Una fantasía que no sabía que quería
Llevo dos años divorciada y no me arrepentí ni un día. Lo que sí me tomó por sorpresa fue descubrir, del otro lado de los treinta, que lo mejor de mi vida sexual todavía estaba por pasar.
Para eso cuento con Nicolás. Nos conocemos desde hace mucho tiempo: es amigo de mi familia, lleva más de veinte años sobre mí en edad y varios mundos de ventaja en experiencia. Fue mi amante durante los últimos meses de mi matrimonio, cuando yo todavía me contaba a mí misma que era solo una etapa. Hoy sé perfectamente lo que es: el único hombre que ha sabido leerme de verdad.
Hace unas semanas leí la confesión de otra mujer en un foro. Describía con detalle cómo su pareja la había compartido con un hombre más joven sin avisarle, mientras ella permanecía vendada y atada a la cama. No sabía si la historia era real o inventada, pero algo en ella me quedó dando vueltas. No era una fantasía que yo hubiera formulado antes, pero tampoco podía dejar de pensar en ese detalle específico: no saber quién te toca. La incertidumbre como parte del placer.

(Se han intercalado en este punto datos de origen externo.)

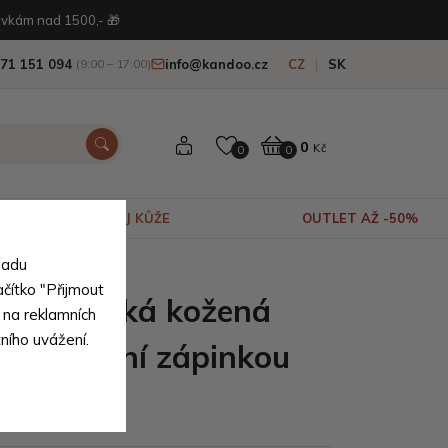
vkám nad 1500,- 🎁
71 151 094
info@kandoo.cz
CZ
SK
(9:00 – 17:00)
0
Kč
0
0
VÝPRODEJ KŮŽE
OUTLET AŽ -50%
sadu
írodní pravé kůže
ačítko "Přijmout
dá pánská kožená
 na reklamních
tního uvážení.
 s vnitřní zápinkou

Se lo comenté a Nicolás una tarde sin darle demasiada importancia, en uno de esos ratos de calma que nos tomamos entre una cosa y la siguiente.
—¿Te gustaría vivirlo? —preguntó, con esa calma suya que siempre me descoloca.
—No sé. Suena morboso. Excitante, pero morboso —admití.
No lo pedí directamente. Con Nicolás nunca he necesitado hacerlo. Él tiene una forma de convertir las insinuaciones vagas en experiencias concretas, y generalmente lo hace mejor de lo que yo hubiera imaginado. Así que dejé el tema ahí.
Tres semanas después me dijo que reservara el sábado. Sin detalles, sin anticipos. Solo esa mirada suya de cuando ya tiene todo planeado.
***
Me preparé toda la tarde con calma. Peluquería, depilación, un rato largo frente al espejo dedicado a los pequeños rituales que marcan la diferencia cuando alguien va a verte de cerca. No sé si lo hacía por él o por mí. Probablemente las dos cosas en la misma medida.
Pasó a buscarme a las ocho de la noche. Condujo en silencio durante casi media hora hasta llegar a su edificio en el centro de la ciudad. Subimos al piso doce sin hablar demasiado. Yo había estado en ese departamento decenas de veces y no había nada en ese sábado que anticipara lo que me esperaba adentro.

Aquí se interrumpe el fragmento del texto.